The boy lifts his head from the vomit and watches as the girl floats back over to the mirror and continues brushing her hair. He feels the tears welling up inside him, and he wants to cry, but he understands on a level so deep it is subconscious and instinctual, that there is nothing from it to be gained.

The boy lies down on the clean, white carpet, and falls asleep to the absence of sound.

The film ends, and cuts to black. The projector ceases to whir. The lights come on. The critics whisper in each other’s ears before addressing the room. Or rather, addressing the director.
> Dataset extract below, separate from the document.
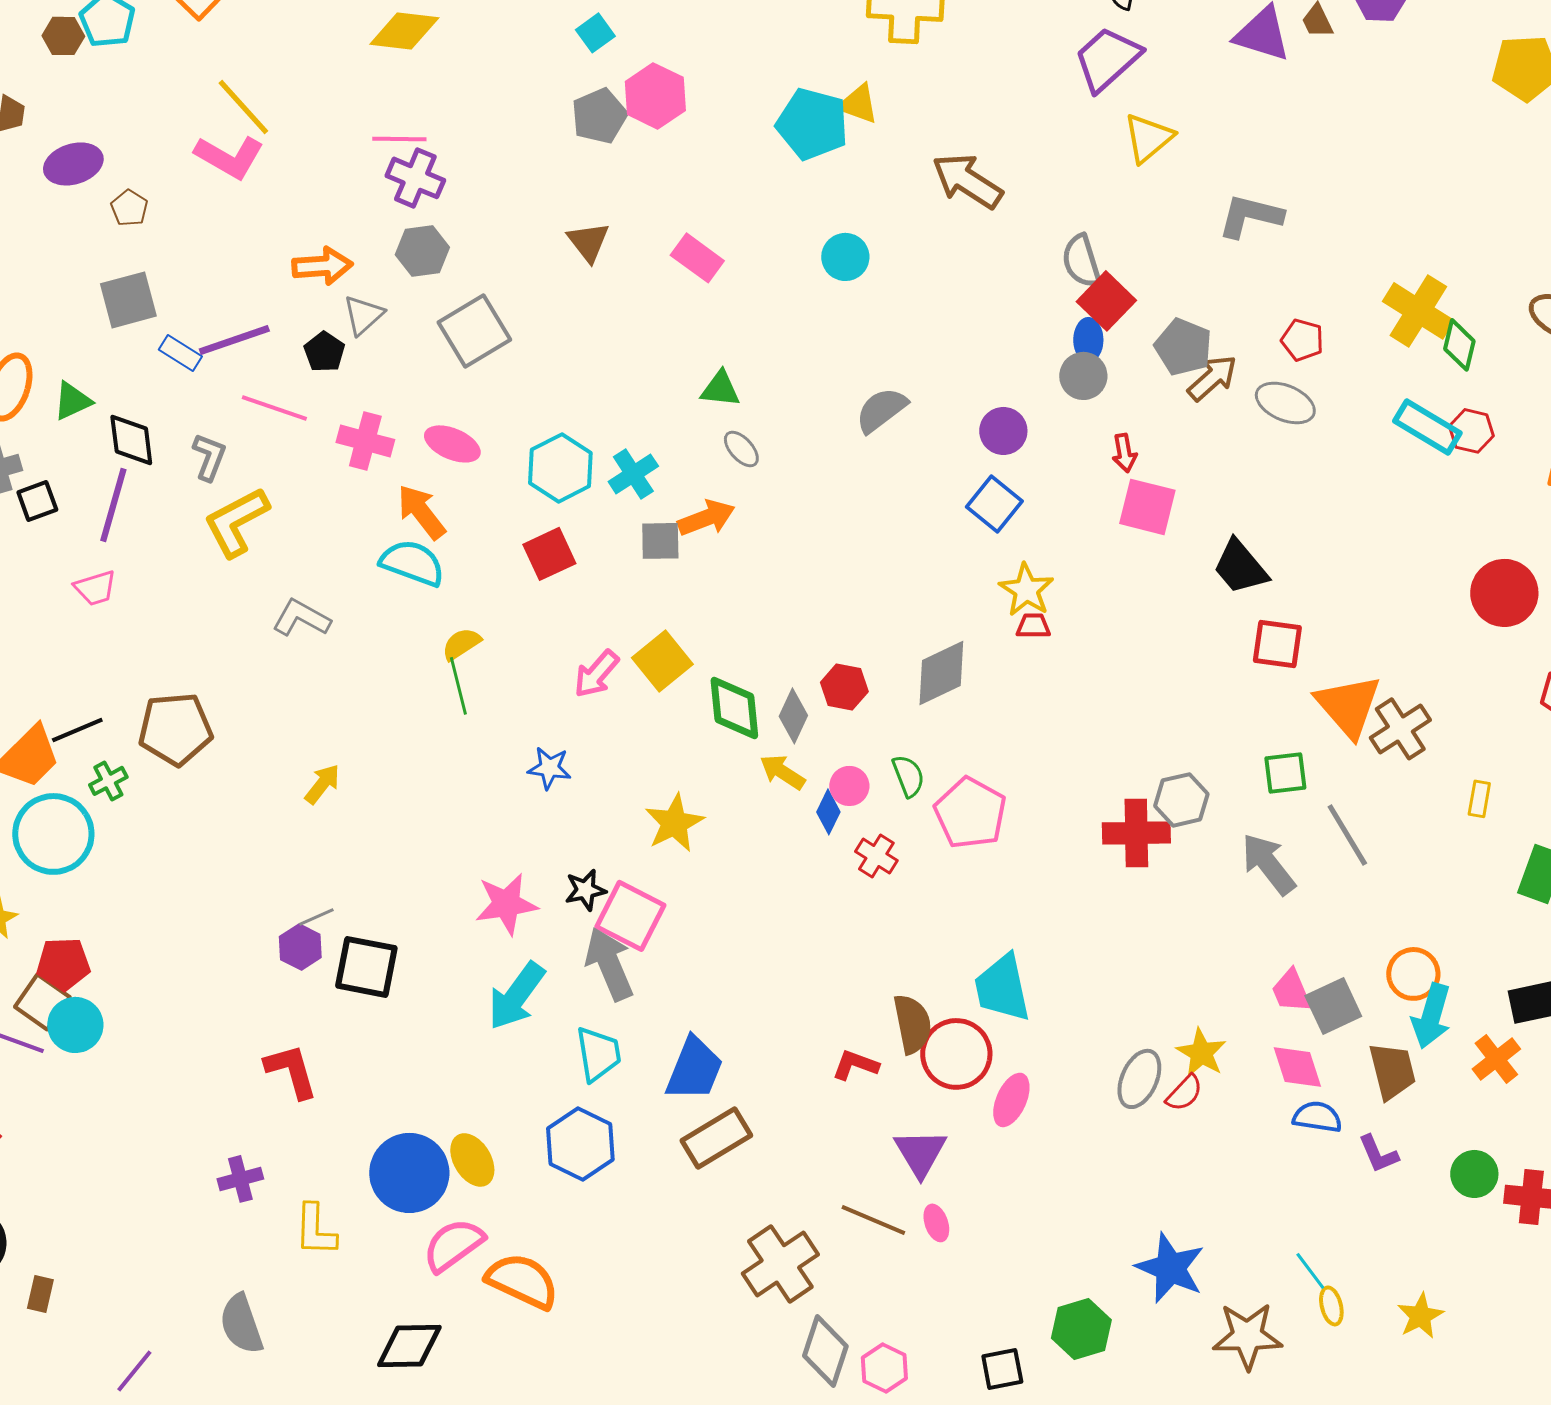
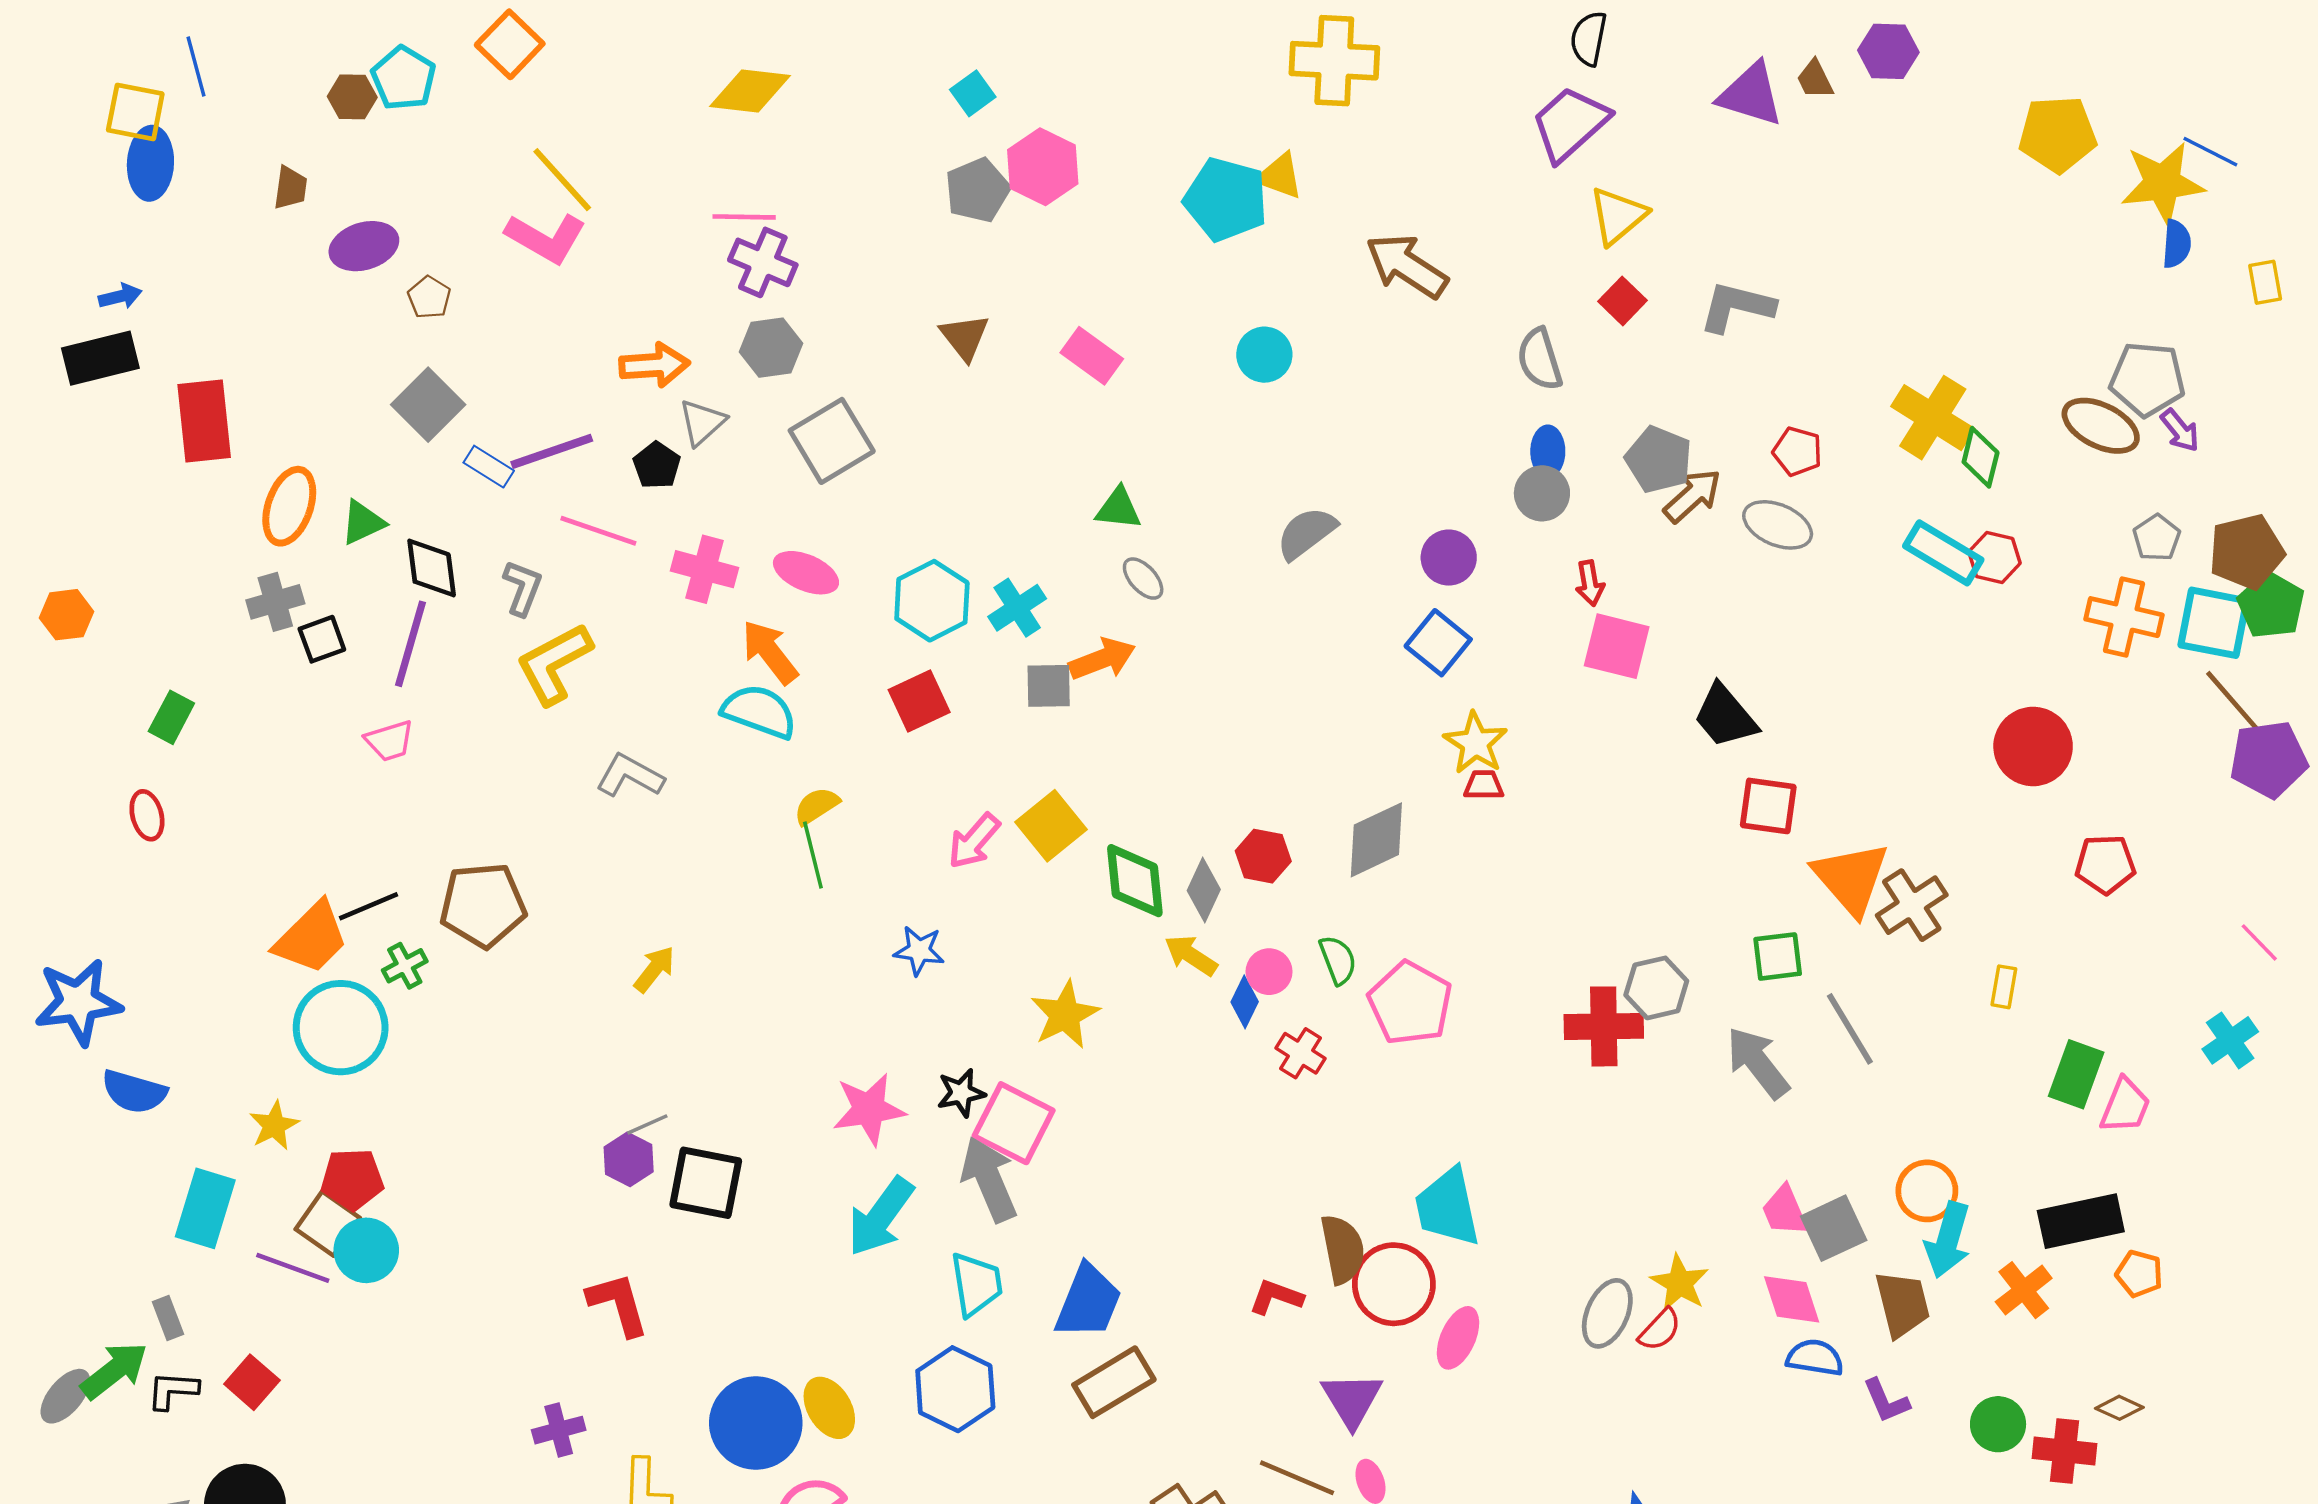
gray square: (128, 300) -> (428, 405), turned -30
red square: (1106, 301) -> (1622, 301), moved, size x0.7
It’s derivative, says one.

It’s not believable, says the other. It would play better if it were the father and not the sister. That’s easier for an audience to grasp. To rally behind. That’s a simpler story to tell.

This will bomb at the box office, says another.

The critics snigger and light new cigarettes, and the smoke that trails to the ceiling is no longer tinged blue but it is gray and black like the plumes of smoke that hover over a forest fire. They all stand, pat the director on the shoulder, and walk out of the screening room.

The director’s gaze turns vacant. He sits rigid before reaching into his waistband, and removes a pistol. He sticks the barrel inside his mouth and pulls the trigger. His body slams backward and sprawls across the floor.

The screenwriter doesn’t move and doesn’t react. He stares at the blank screen as tears run down his face. The screenwriter smiles.